A random input vector is drawn from the ResVAE latent space representation and is input into the trained ResVAE decoder. This latter outputs a synthetic leaf skeleton, which in turn is fed into the trained generator of the Pix2Pix and translated into a corresponding colorized leaf.

https://doi.org/10.1371/journal.pone.0276972.g004

Results

The proposed technique can be employed to generate as many synthetic leaf images as the user requires. The model has been implemented with Keras. The code and data for this project are available on GitHub at https://github.com/AleBenfe/Leaf2Leaf. Upon generation of the synthetic images, their quality is assessed performing both qualitative (visual) and quantitative evaluations as detailed here below.
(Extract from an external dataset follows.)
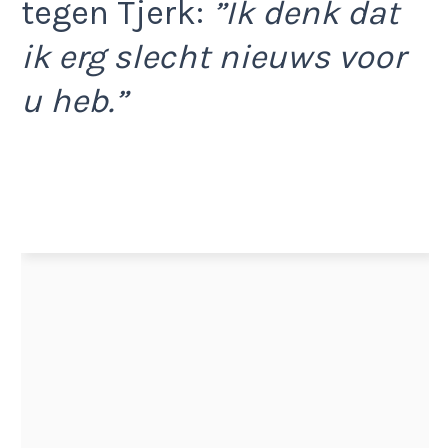
tegen Tjerk:
”Ik denk dat
ik erg slecht nieuws voor
u heb.”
Visual qualitative evaluation

Consistency test.

Beforehand, we have evaluated the consistency of the methodology by verifying that the net has learned to translate a leaf sample comprised in the training set into itself.

Translation from unseen real companion skeleton.

We verify that it is able to produce reliable synthetic images using skeletons obtained from leaves that are not part of the training dataset. Fig 5 shows an instance of colorized leaf obtained from this test: the overall quality is highly reliable, except for small vein discoloration and a small blurring effect, which is a well–known product of AEs employed in image generation [29].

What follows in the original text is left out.